Le milieu professionnel concerné par les addictions, vu les points communs, devrait être informé du comment et pourquoi de la guerre antidopage pour se forger une opinion et être préparé à des demandes éventuelles. Aujourd’hui le dopage ne concerne plus uniquement le milieu du sport, c’est devenu une affaire qui affecte toute la société et le méli-mélo avec les addictions est vite fait. Dans une ère d’invention de méthodes biomédicales permettant l’amélioration de la performance cognitive ou physique, et une position plutôt permissive de la société pour leur utilisation en dehors du milieu sportif, il est temps de repenser l’antidopage. Depuis l’entrée en vigueur du nouveau code antidopage au début 2009 plusieurs groupes d’athlètes en Belgique et aux Pays-Bas ont entamé des démarches juridiques pour vérifier si l’obligation de renseigner 365 jour/ an est légale, des athlètes comme Nadal, Murray et Serena ont manifesté leur mécontentement et la FIFA et l’UEFA ont déclaré de ne pas vouloir se plier aux exigences de l’obligation de renseigner 365 jours par an exigée par la WADA, illustrant que légalement et subjectivement la traque des athlètes d’élite dans la guerre antidopage a peut-être atteint des limites.

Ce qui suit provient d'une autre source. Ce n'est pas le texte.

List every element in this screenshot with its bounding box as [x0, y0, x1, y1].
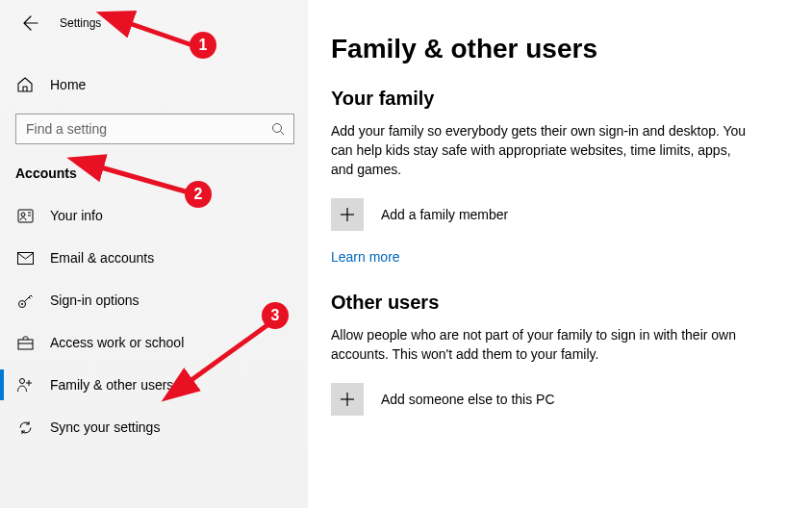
- nav-label: Access work or school: [50, 335, 184, 350]
- annotation-badge-1: 1: [190, 32, 216, 59]
- sync-icon: [15, 418, 35, 437]
- home-icon: [15, 75, 35, 94]
- user-icon: [15, 206, 35, 225]
- search-container: [0, 104, 308, 144]
- add-family-label: Add a family member: [381, 207, 508, 222]
- family-heading: Your family: [331, 88, 770, 110]
- back-arrow-icon: [23, 15, 38, 31]
- plus-icon: [331, 198, 364, 231]
- family-icon: [15, 375, 35, 394]
- svg-rect-9: [18, 340, 33, 349]
- nav-label: Email & accounts: [50, 250, 154, 266]
- nav-your-info[interactable]: Your info: [0, 194, 308, 237]
- search-box[interactable]: [15, 114, 294, 144]
- annotation-badge-3: 3: [262, 302, 289, 329]
- annotation-badge-2: 2: [185, 181, 212, 208]
- svg-point-11: [20, 379, 25, 384]
- add-family-member-button[interactable]: Add a family member: [331, 198, 770, 231]
- content-area: Family & other users Your family Add you…: [308, 0, 812, 508]
- title-bar: Settings: [0, 0, 308, 46]
- learn-more-link[interactable]: Learn more: [331, 249, 400, 265]
- svg-point-8: [21, 303, 23, 305]
- page-title: Family & other users: [331, 34, 770, 64]
- mail-icon: [15, 248, 35, 267]
- home-label: Home: [50, 77, 86, 92]
- back-button[interactable]: [15, 8, 46, 38]
- sidebar: Settings Home Accounts Your info: [0, 0, 308, 508]
- family-description: Add your family so everybody gets their …: [331, 121, 754, 179]
- briefcase-icon: [15, 333, 35, 352]
- nav-label: Sync your settings: [50, 419, 160, 435]
- nav-list: Your info Email & accounts Sign-in optio…: [0, 194, 308, 448]
- other-users-heading: Other users: [331, 292, 770, 314]
- key-icon: [15, 291, 35, 310]
- nav-work-school[interactable]: Access work or school: [0, 321, 308, 364]
- nav-label: Your info: [50, 208, 103, 223]
- nav-label: Family & other users: [50, 377, 173, 393]
- svg-point-3: [21, 213, 25, 216]
- nav-sync[interactable]: Sync your settings: [0, 406, 308, 448]
- nav-label: Sign-in options: [50, 292, 140, 308]
- svg-point-0: [273, 124, 282, 133]
- nav-email-accounts[interactable]: Email & accounts: [0, 237, 308, 279]
- category-heading: Accounts: [0, 144, 308, 185]
- other-users-description: Allow people who are not part of your fa…: [331, 325, 754, 364]
- plus-icon: [331, 383, 364, 416]
- window-title: Settings: [60, 16, 101, 30]
- home-button[interactable]: Home: [0, 65, 308, 104]
- search-icon: [270, 121, 286, 137]
- svg-line-1: [281, 132, 285, 136]
- add-other-label: Add someone else to this PC: [381, 392, 555, 407]
- nav-family-users[interactable]: Family & other users: [0, 364, 308, 406]
- add-other-user-button[interactable]: Add someone else to this PC: [331, 383, 770, 416]
- search-input[interactable]: [16, 114, 259, 143]
- settings-window: Settings Home Accounts Your info: [0, 0, 812, 508]
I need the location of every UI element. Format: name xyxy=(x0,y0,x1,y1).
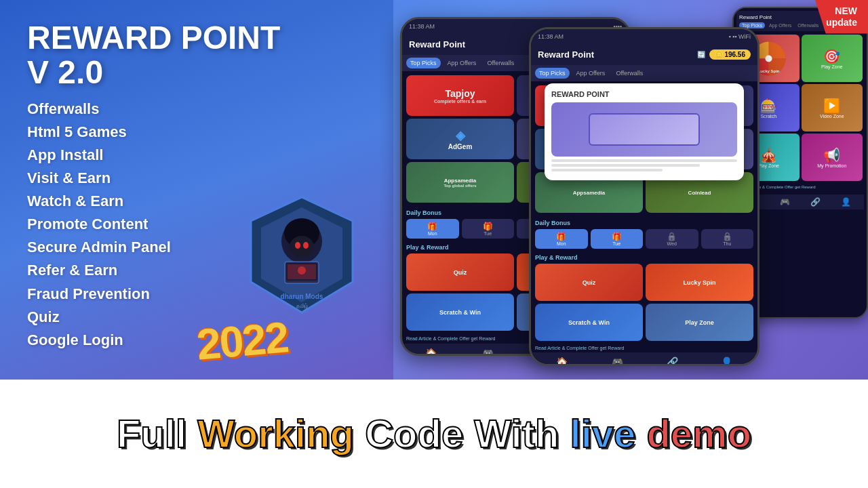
play-section-front: Play & Reward Quiz Lucky Spin Scratch & … xyxy=(531,251,757,344)
play-spin-front: Lucky Spin xyxy=(646,264,753,301)
mascot-area: dharun Mods தமிழ் xyxy=(244,194,359,325)
tabs-front: Top Picks App Offers Offerwalls xyxy=(531,65,757,81)
title-reward: REWARD POINT xyxy=(27,20,366,56)
svg-point-6 xyxy=(303,242,309,249)
word-working: Working xyxy=(197,411,354,455)
mascot-svg: dharun Mods தமிழ் xyxy=(244,194,359,323)
word-live: live xyxy=(570,411,636,455)
word-demo: demo xyxy=(646,411,751,455)
play-quiz-back: Quiz xyxy=(406,253,514,291)
svg-point-14 xyxy=(765,55,772,62)
feature-item: Visit & Earn xyxy=(27,167,366,190)
phone-front-app-header: Reward Point 🔄 🪙 196.56 xyxy=(531,44,757,65)
popup-title: REWARD POINT xyxy=(551,90,737,98)
offer-adgem: ◈ AdGem xyxy=(406,119,514,159)
popup-image xyxy=(551,102,737,157)
phone-front: 11:38 AM ▪ ▪▪ WiFi Reward Point 🔄 🪙 196.… xyxy=(529,27,760,366)
bottom-text: Full Working Code With live demo xyxy=(117,412,751,455)
svg-text:தமிழ்: தமிழ் xyxy=(296,303,308,310)
word-full: Full xyxy=(117,411,186,455)
play-quiz-front: Quiz xyxy=(535,264,643,301)
svg-point-10 xyxy=(298,266,306,274)
coins-front: 🪙 196.56 xyxy=(709,49,751,60)
svg-point-5 xyxy=(295,242,300,249)
feature-item: Html 5 Games xyxy=(27,121,366,144)
offer-tapjoy: Tapjoy Complete offers & earn xyxy=(406,75,514,116)
extra-card-4: ▶️ Video Zone xyxy=(802,84,863,131)
app-title-back: Reward Point xyxy=(409,39,465,49)
extra-card-2: 🎯 Play Zone xyxy=(802,35,863,82)
phone-front-header: 11:38 AM ▪ ▪▪ WiFi xyxy=(531,29,757,44)
bottom-nav-front: 🏠Home 🎮Games 🔗Invite 👤Profile xyxy=(531,352,757,364)
app-title-front: Reward Point xyxy=(538,49,594,60)
feature-item: App Install xyxy=(27,144,366,167)
extra-card-6: 📢 My Promotion xyxy=(802,134,863,181)
play-scratch-front: Scratch & Win xyxy=(535,304,643,341)
svg-point-4 xyxy=(290,236,314,258)
phone-front-screen: 11:38 AM ▪ ▪▪ WiFi Reward Point 🔄 🪙 196.… xyxy=(531,29,757,364)
feature-item: Offerwalls xyxy=(27,98,366,121)
top-section: REWARD POINT V 2.0 OfferwallsHtml 5 Game… xyxy=(0,0,868,380)
bottom-section: Full Working Code With live demo xyxy=(0,380,868,488)
title-block: REWARD POINT V 2.0 xyxy=(27,20,366,91)
title-version: V 2.0 xyxy=(27,54,366,91)
play-zone-front: Play Zone xyxy=(646,304,753,341)
word-with: With xyxy=(474,411,559,455)
right-panel: 11:38 AM ▪▪▪▪ Reward Point 🔄 🪙 196.56 To… xyxy=(380,0,868,380)
svg-text:dharun Mods: dharun Mods xyxy=(281,293,323,300)
svg-text:Lucky Spin: Lucky Spin xyxy=(757,69,779,73)
offer-appsamedia: Appsamedia Top global offers xyxy=(406,162,514,203)
daily-bonus-front: Daily Bonus 🎁Mon 🎁Tue 🔒Wed 🔒Thu xyxy=(531,217,757,251)
popup-overlay: REWARD POINT xyxy=(545,83,744,180)
play-scratch-back: Scratch & Win xyxy=(406,293,514,331)
word-code: Code xyxy=(365,411,463,455)
read-article-front: Read Article & Complete Offer get Reward xyxy=(531,344,757,352)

La vision d’une société policée avec des contrôles inopinés des citoyens avec fichage de passeports biologiques est inquiétante. Pourtant, c’est ce que la guerre antidopage risque d’amener. Il est temps de ré-analyser le problème et de réfléchir à des alternatives, plus pragmatiques, plus réalistes. Les promesses de l’antidopage sont irréalistes. La réalité présente des caractéristiques dystopiques indésirables. Je propose de réfléchir sur une approche plus pragmatique essayant de gérer au mieux possible l’utilisation de substances et de méthodes pour améliorer la performance, avec un coût pour la collectivité et l’individu le plus bas possible. Cela rappelle quelque chose : la réduction des risques, pilier reconnu de la politique drogues.